Aim of the exercise
Starting from the line that holds "DevTools. Open", print every line through the end of the records, first and last included.

Source information
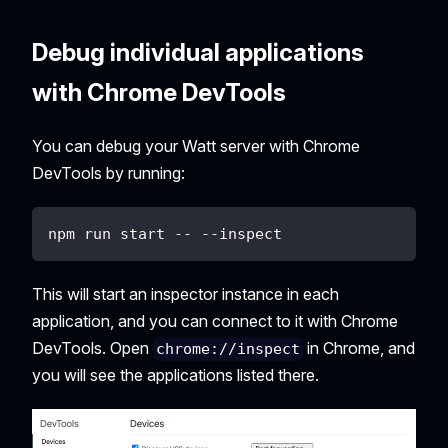
Debug individual applications
with Chrome DevTools
You can debug your Watt server with Chrome
DevTools by running:
npm run start -- --inspect
This will start an inspector instance in each
application, and you can connect to it with Chrome
DevTools. Open
in Chrome, and
chrome://inspect
you will see the applications listed there.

Output of the task
DevTools. Open
in Chrome, and
chrome://inspect
you will see the applications listed there.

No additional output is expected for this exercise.